WikiLeaks has published a document it says lists all Amazon Web Services (AWS) data centers and their addresses.
It’s unclear how accurate the information in the document is. It lists data centers by code name, addresses, and in many cases names of the colocation providers operating the facilities. According to the document, the data is recent as of October 2015. Amazon has launched more data centers since then.
It lists 38 buildings in Northern Virginia; eight in Seattle; eight in the San Francisco Bay Area; seven in northeastern Oregon; seven in Dublin, Ireland; three in Luxembourg; four in Germany; nine in China; 12 in Japan; six in Singapore; eight in Australia; and six in Brazil.
An AWS spokesperson did not respond to a request for comment in time for publication.
If the information in the document is real, it would be the most detail about AWS data centers ever released to the public. Unless they’re data center providers, companies are usually extremely secretive about their data center locations, and AWS is more secretive than most others.
The world’s biggest cloud provider only makes public geographic regions where its server farms are located, but never the specific cities, let alone street addresses. Its biggest competitors, the likes of Microsoft Azure, IBM, and Google Cloud, practice the same.
It’s unclear what WikiLeaks is trying to accomplish by making the information public. Its press release announcing the leak mentions AWS’s work for US intelligence agencies and its leading position in the race to secure a $10 billion cloud services contract the Department of Defense is currently shopping around.
In 2010, AWS pulled the plug on hosting services it had been providing to WikiLeaks, causing the organization to switch providers. The move was viewed as a reaction to US government pressure on Amazon to stop providing services to WikiLeaks because it published classified documents, which the company denied.
AWS said it had closed the account because WikiLeaks had violated its terms of service, which prohibit customers from hosting content they don’t own or otherwise control the rights to. Amazon also argued that the hundreds of thousands of classified documents WikiLeaks had published could not have been redacted in a way that guaranteed the information wouldn’t “put innocent people in jeopardy.”
From the AWS statement at the time:
We’ve been running AWS for over four years and have hundreds of thousands of customers storing all kinds of data on AWS. Some of this data is controversial, and that’s perfectly fine. But, when companies or people go about securing and storing large quantities of data that isn’t rightfully theirs, and publishing this data without ensuring it won’t injure others, it’s a violation of our terms of service, and folks need to go operate elsewhere.

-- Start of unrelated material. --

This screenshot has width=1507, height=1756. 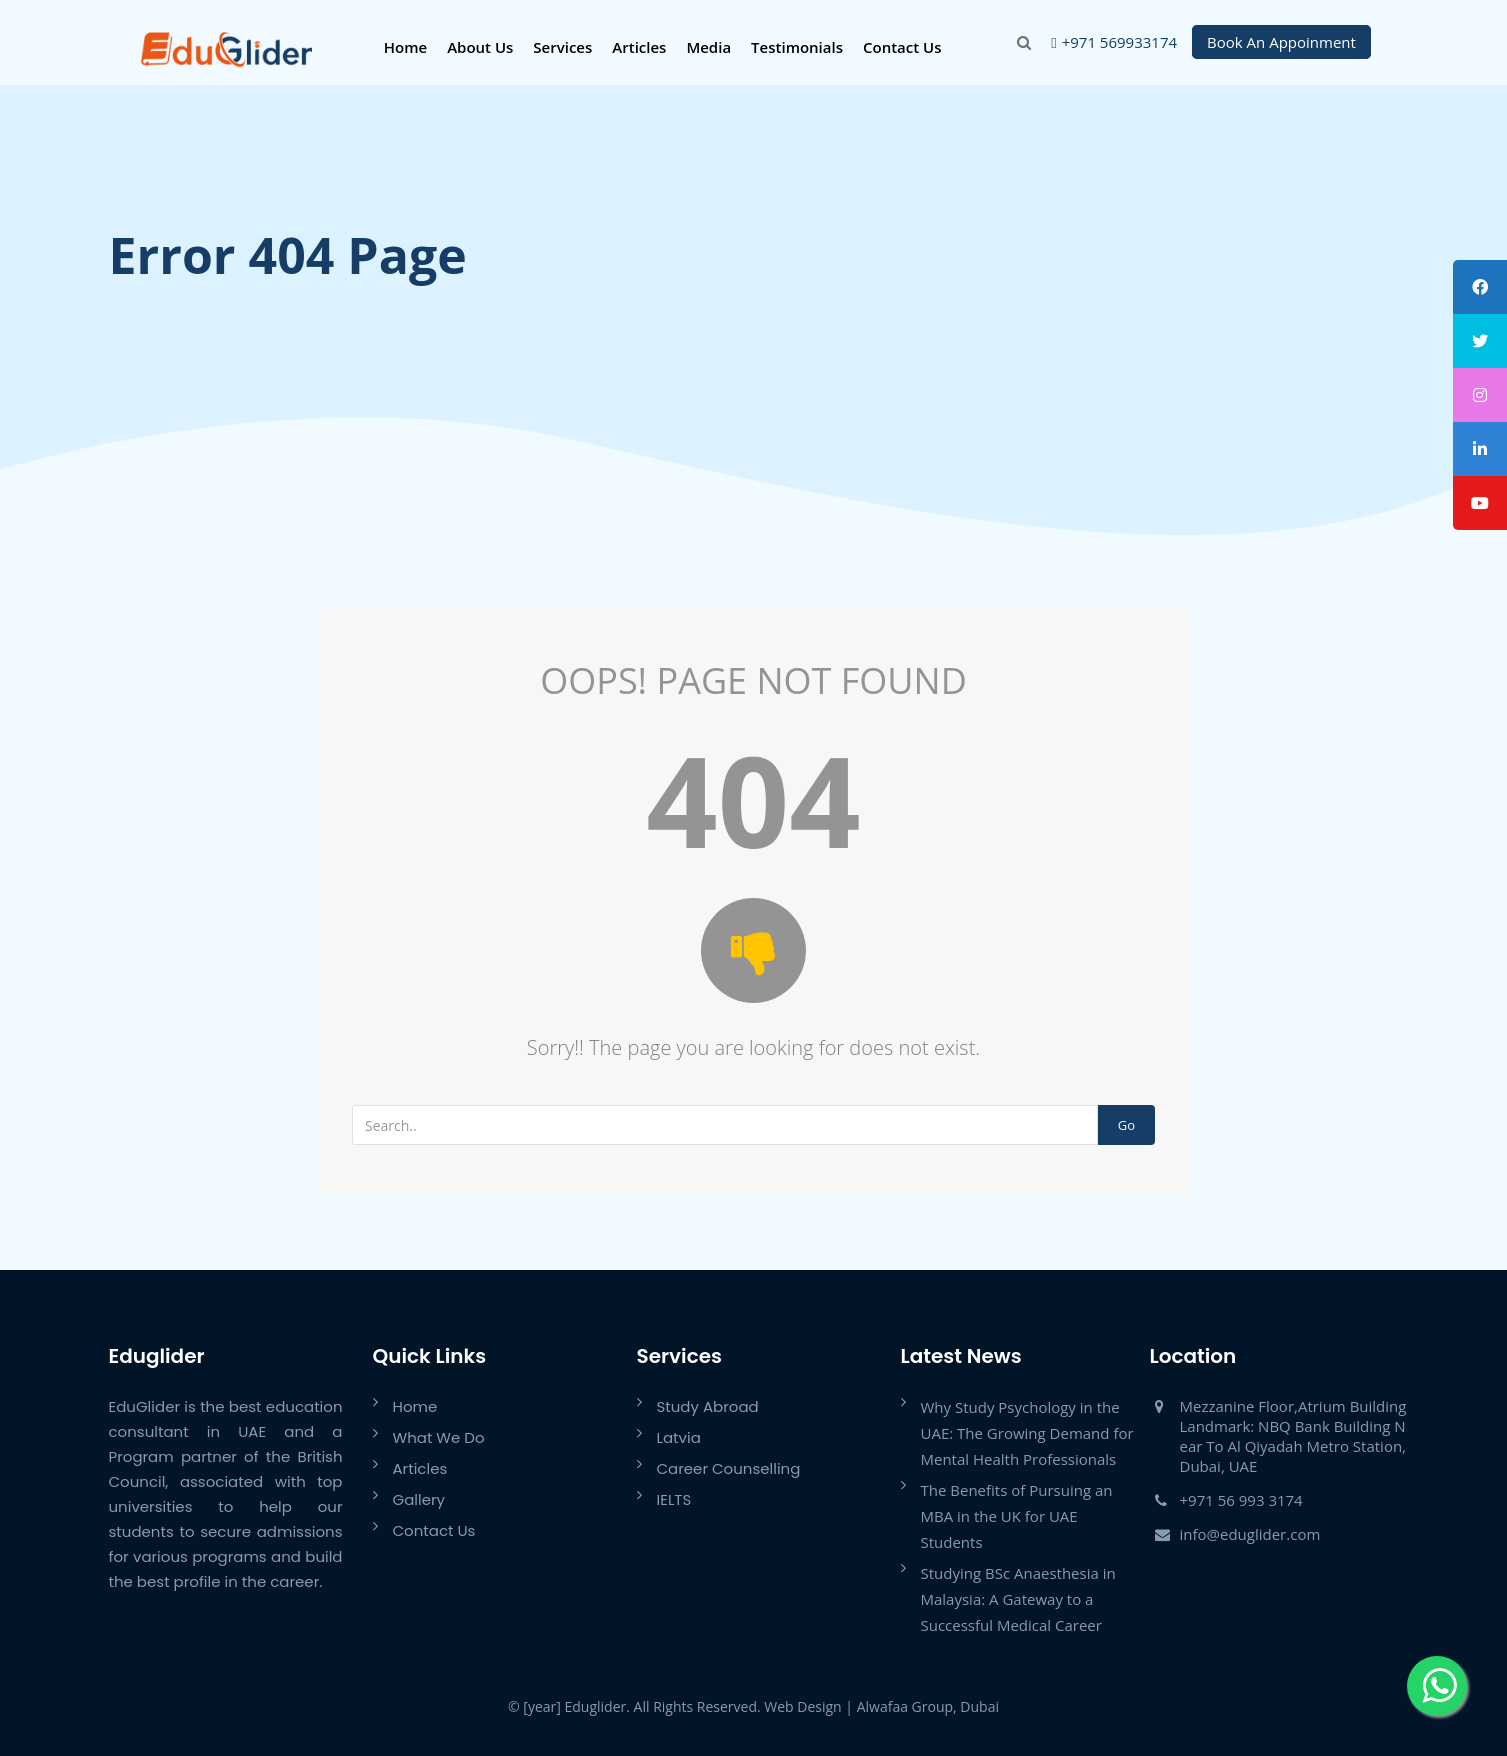 What do you see at coordinates (562, 47) in the screenshot?
I see `Services` at bounding box center [562, 47].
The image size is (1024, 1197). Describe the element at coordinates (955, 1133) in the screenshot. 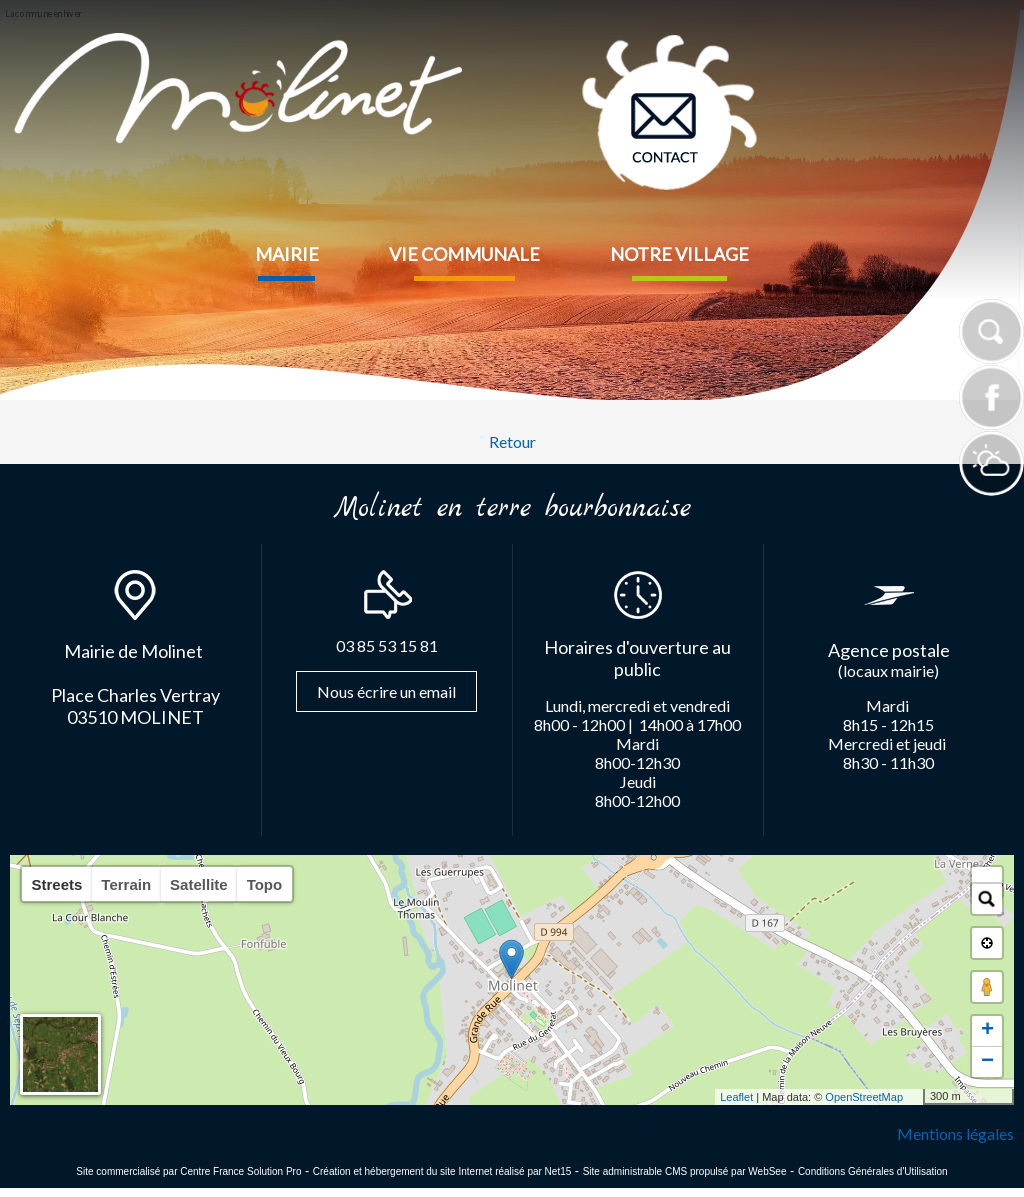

WikiLeaks fired back on Twitter, saying if Amazon was “so uncomfortable with the first amendment, they should get out of the business of selling books.”
It’s possible that with its data center leak WikiLeaks is trying to influence the DoD’s decision about which vendor to hand the big cloud contract to. It published the document one day before the current October 12 deadline for vendors to submit formal proposals for the contract and pointed out the date in its announcement.
It also pointed out that other cloud providers, namely IBM and Oracle, have complained about the proposal requirements allegedly favoring Amazon.